▶ [Task details]: Copy every record below exactly as written, but leave out the pictures.
Data for processing START
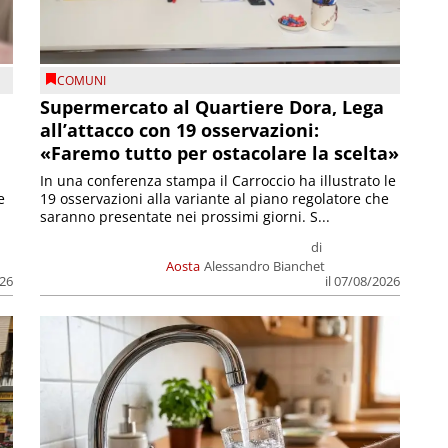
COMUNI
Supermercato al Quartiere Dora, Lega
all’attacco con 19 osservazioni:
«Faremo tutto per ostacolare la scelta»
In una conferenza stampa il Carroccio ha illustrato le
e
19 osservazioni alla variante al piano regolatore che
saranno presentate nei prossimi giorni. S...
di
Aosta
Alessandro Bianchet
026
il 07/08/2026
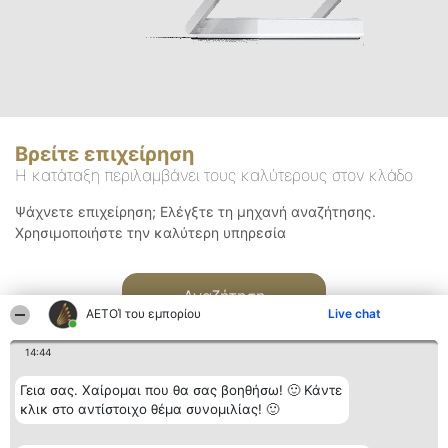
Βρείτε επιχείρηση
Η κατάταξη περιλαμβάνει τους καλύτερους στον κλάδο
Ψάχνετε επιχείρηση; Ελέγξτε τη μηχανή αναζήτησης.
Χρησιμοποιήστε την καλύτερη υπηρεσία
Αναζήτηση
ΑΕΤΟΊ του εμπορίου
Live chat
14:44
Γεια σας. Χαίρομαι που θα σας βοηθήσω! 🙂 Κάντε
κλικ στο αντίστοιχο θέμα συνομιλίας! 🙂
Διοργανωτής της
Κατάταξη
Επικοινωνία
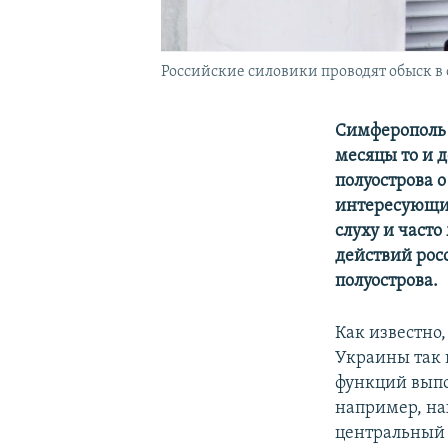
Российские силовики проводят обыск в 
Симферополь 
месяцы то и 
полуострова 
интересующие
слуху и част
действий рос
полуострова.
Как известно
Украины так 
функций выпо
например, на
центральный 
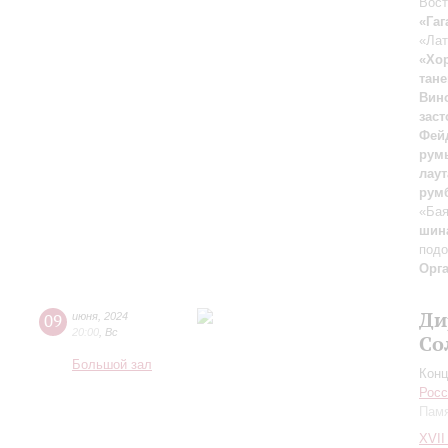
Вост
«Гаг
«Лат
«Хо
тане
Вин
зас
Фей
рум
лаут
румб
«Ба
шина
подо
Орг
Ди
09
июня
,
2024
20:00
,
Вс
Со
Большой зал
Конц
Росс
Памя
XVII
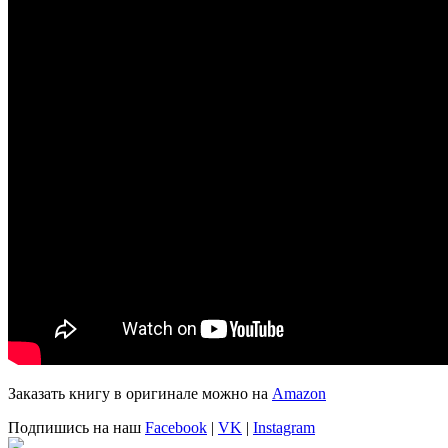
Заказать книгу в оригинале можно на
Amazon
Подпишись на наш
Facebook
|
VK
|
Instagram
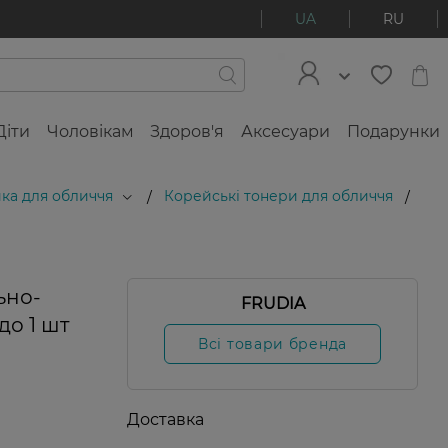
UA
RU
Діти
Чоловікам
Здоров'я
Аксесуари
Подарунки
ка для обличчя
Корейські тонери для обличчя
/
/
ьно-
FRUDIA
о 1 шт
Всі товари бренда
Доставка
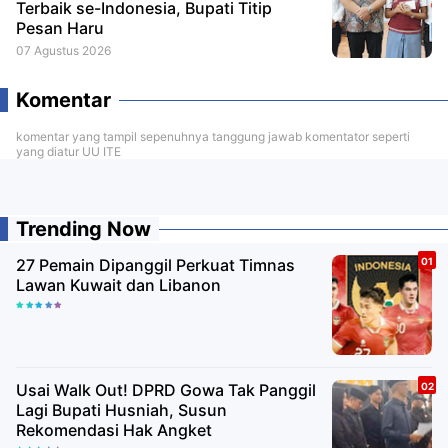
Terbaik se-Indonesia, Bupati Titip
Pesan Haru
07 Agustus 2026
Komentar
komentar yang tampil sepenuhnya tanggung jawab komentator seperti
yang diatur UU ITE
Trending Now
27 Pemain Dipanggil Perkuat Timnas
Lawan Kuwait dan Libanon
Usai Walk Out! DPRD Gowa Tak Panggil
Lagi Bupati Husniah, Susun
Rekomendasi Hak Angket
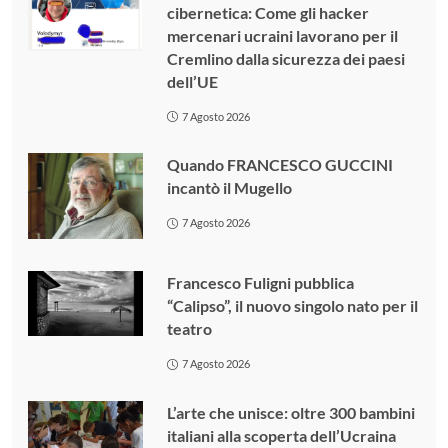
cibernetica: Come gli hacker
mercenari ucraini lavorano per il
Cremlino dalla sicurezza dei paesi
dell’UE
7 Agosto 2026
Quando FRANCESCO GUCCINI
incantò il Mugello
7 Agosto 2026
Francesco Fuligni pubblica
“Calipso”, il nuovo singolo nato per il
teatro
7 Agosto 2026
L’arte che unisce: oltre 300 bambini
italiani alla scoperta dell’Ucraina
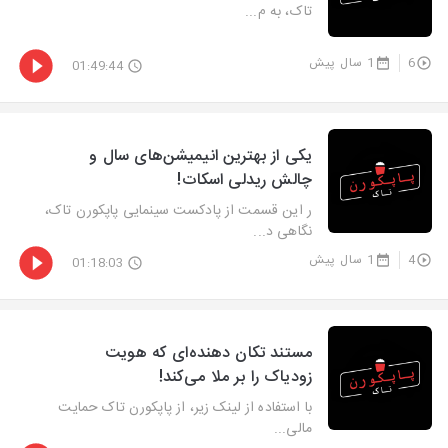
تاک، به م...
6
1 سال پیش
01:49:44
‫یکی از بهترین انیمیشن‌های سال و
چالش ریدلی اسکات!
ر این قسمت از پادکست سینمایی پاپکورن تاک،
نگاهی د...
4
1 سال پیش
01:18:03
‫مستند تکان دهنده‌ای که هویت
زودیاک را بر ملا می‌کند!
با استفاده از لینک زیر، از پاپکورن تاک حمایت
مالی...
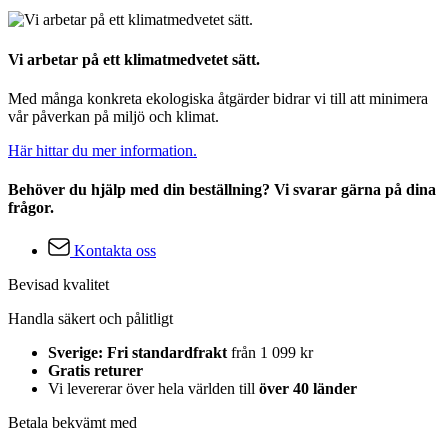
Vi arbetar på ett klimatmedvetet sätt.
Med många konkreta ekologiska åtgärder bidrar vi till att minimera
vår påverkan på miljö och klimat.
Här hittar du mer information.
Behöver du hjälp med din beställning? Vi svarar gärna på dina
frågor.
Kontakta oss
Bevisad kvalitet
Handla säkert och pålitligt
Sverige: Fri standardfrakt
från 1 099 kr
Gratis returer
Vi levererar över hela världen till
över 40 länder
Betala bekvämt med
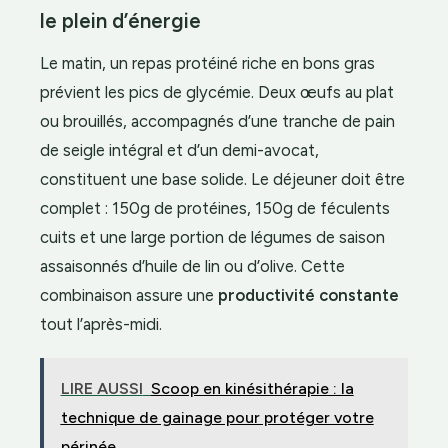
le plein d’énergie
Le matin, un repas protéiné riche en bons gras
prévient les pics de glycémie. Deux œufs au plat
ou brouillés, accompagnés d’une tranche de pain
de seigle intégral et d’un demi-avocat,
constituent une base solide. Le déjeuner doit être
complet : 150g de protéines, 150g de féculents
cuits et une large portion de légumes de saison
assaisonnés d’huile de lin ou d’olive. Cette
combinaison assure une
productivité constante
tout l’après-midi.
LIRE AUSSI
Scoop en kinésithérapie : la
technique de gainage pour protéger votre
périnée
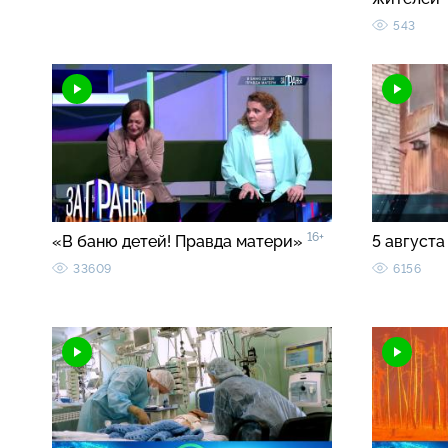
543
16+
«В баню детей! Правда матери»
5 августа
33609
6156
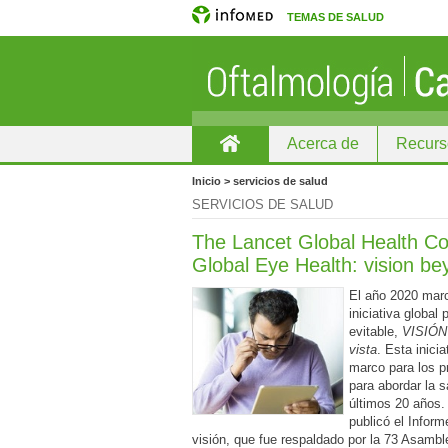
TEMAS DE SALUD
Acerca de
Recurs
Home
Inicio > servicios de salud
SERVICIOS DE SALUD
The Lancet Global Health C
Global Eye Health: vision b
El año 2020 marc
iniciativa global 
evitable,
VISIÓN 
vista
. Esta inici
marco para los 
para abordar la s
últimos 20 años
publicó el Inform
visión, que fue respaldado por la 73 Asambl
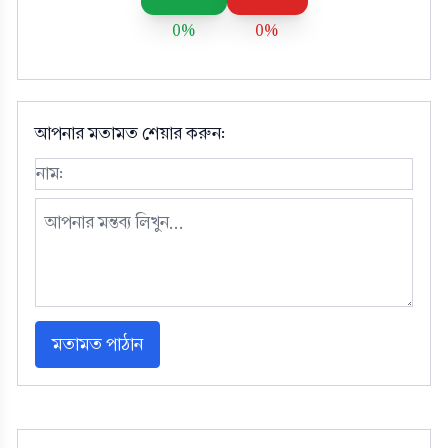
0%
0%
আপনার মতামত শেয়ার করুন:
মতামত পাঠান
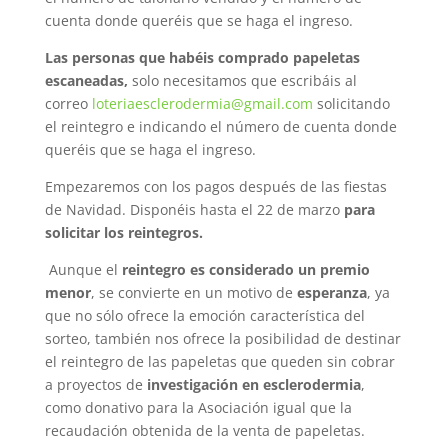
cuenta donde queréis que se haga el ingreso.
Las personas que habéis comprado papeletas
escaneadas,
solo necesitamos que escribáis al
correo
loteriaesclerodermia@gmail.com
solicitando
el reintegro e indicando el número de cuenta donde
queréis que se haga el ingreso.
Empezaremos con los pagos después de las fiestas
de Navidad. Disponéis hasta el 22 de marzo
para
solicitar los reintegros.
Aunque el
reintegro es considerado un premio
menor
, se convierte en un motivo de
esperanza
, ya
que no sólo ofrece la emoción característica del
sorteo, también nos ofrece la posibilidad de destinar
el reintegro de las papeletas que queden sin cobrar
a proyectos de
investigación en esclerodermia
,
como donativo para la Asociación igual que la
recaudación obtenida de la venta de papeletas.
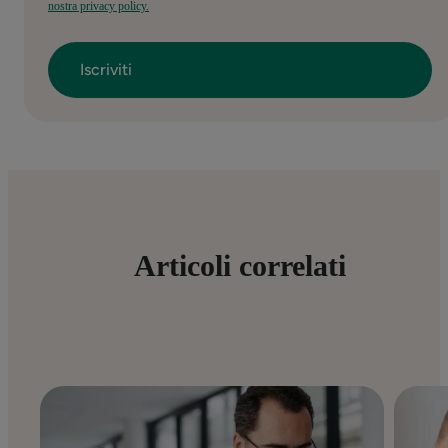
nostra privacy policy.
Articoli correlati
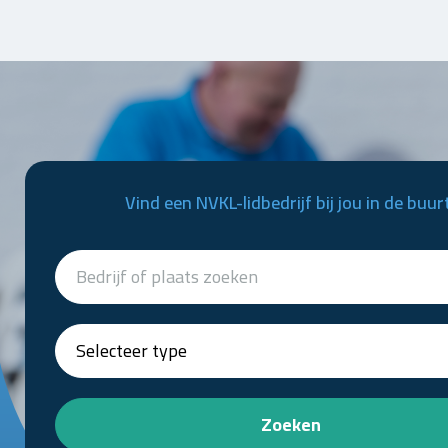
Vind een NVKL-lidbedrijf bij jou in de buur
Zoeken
Data for processing END
▶ [Task solution]:
COMUNI
Supermercato al Quartiere Dora, Lega
all’attacco con 19 osservazioni:
«Faremo tutto per ostacolare la scelta»
In una conferenza stampa il Carroccio ha illustrato le
e
19 osservazioni alla variante al piano regolatore che
saranno presentate nei prossimi giorni. S...
di
Aosta
Alessandro Bianchet
026
il 07/08/2026
Βρείτε επιχείρηση
Η κατάταξη περιλαμβάνει τους καλύτερους στον κλάδο
Ψάχνετε επιχείρηση; Ελέγξτε τη μηχανή αναζήτησης.
Χρησιμοποιήστε την καλύτερη υπηρεσία
Αναζήτηση
ΑΕΤΟΊ του εμπορίου
Live chat
14:44
Γεια σας. Χαίρομαι που θα σας βοηθήσω! 🙂 Κάντε
κλικ στο αντίστοιχο θέμα συνομιλίας! 🙂
Διοργανωτής της
Κατάταξη
Επικοινωνία
Российские силовики проводят обыск в 
Симферополь 
месяцы то и 
полуострова 
интересующие
слуху и част
действий рос
полуострова.
Как известно
Украины так 
функций выпо
например, на
центральный 
Вост
«Гаг
«Лат
«Хо
тане
Вин
зас
Фей
рум
лаут
румб
«Ба
шина
подо
Орг
Ди
09
июня
,
2024
20:00
,
Вс
Со
Большой зал
Конц
Росс
Памя
XVII
Заказать книгу в оригинале можно на
Amazon
Подпишись на наш
Facebook
|
VK
|
Instagram
UA
RU
Діти
Чоловікам
Здоров'я
Аксесуари
Подарунки
ка для обличчя
Корейські тонери для обличчя
/
/
ьно-
FRUDIA
о 1 шт
Всі товари бренда
Доставка
Terbaik se-Indonesia, Bupati Titip
Pesan Haru
07 Agustus 2026
Komentar
komentar yang tampil sepenuhnya tanggung jawab komentator seperti
yang diatur UU ITE
Trending Now
27 Pemain Dipanggil Perkuat Timnas
Lawan Kuwait dan Libanon
Usai Walk Out! DPRD Gowa Tak Panggil
Lagi Bupati Husniah, Susun
Rekomendasi Hak Angket
cibernetica: Come gli hacker
mercenari ucraini lavorano per il
Cremlino dalla sicurezza dei paesi
dell’UE
7 Agosto 2026
Quando FRANCESCO GUCCINI
incantò il Mugello
7 Agosto 2026
Francesco Fuligni pubblica
“Calipso”, il nuovo singolo nato per il
teatro
7 Agosto 2026
L’arte che unisce: oltre 300 bambini
italiani alla scoperta dell’Ucraina
تاک، به م...
6
1 سال پیش
01:49:44
‫یکی از بهترین انیمیشن‌های سال و
چالش ریدلی اسکات!
ر این قسمت از پادکست سینمایی پاپکورن تاک،
نگاهی د...
4
1 سال پیش
01:18:03
‫مستند تکان دهنده‌ای که هویت
زودیاک را بر ملا می‌کند!
با استفاده از لینک زیر، از پاپکورن تاک حمایت
مالی...
Vi arbetar på ett klimatmedvetet sätt.
Med många konkreta ekologiska åtgärder bidrar vi till att minimera
vår påverkan på miljö och klimat.
Här hittar du mer information.
Behöver du hjälp med din beställning? Vi svarar gärna på dina
frågor.
Kontakta oss
Bevisad kvalitet
Handla säkert och pålitligt
Sverige: Fri standardfrakt
från 1 099 kr
Gratis returer
Vi levererar över hela världen till
över 40 länder
Betala bekvämt med
le plein d’énergie
Le matin, un repas protéiné riche en bons gras
prévient les pics de glycémie. Deux œufs au plat
ou brouillés, accompagnés d’une tranche de pain
de seigle intégral et d’un demi-avocat,
constituent une base solide. Le déjeuner doit être
complet : 150g de protéines, 150g de féculents
cuits et une large portion de légumes de saison
assaisonnés d’huile de lin ou d’olive. Cette
combinaison assure une
productivité constante
tout l’après-midi.
LIRE AUSSI
Scoop en kinésithérapie : la
technique de gainage pour protéger votre
périnée
543
16+
«В баню детей! Правда матери»
5 августа
33609
6156
TEMAS DE SALUD
Acerca de
Recurs
Home
Inicio > servicios de salud
SERVICIOS DE SALUD
The Lancet Global Health C
Global Eye Health: vision b
El año 2020 marc
iniciativa global 
evitable,
VISIÓN 
vista
. Esta inici
marco para los 
para abordar la s
últimos 20 años
publicó el Inform
visión, que fue respaldado por la 73 Asambl
0%
0%
আপনার মতামত শেয়ার করুন:
মতামত পাঠান
cuenta donde queréis que se haga el ingreso.
Las personas que habéis comprado papeletas
escaneadas,
solo necesitamos que escribáis al
correo
loteriaesclerodermia@gmail.com
solicitando
el reintegro e indicando el número de cuenta donde
queréis que se haga el ingreso.
Empezaremos con los pagos después de las fiestas
de Navidad. Disponéis hasta el 22 de marzo
para
solicitar los reintegros.
Aunque el
reintegro es considerado un premio
menor
, se convierte en un motivo de
esperanza
, ya
que no sólo ofrece la emoción característica del
sorteo, también nos ofrece la posibilidad de destinar
el reintegro de las papeletas que queden sin cobrar
a proyectos de
investigación en esclerodermia
,
como donativo para la Asociación igual que la
recaudación obtenida de la venta de papeletas.
nostra privacy policy.
Articoli correlati
Vind een NVKL-lidbedrijf bij jou in de buur
Zoeken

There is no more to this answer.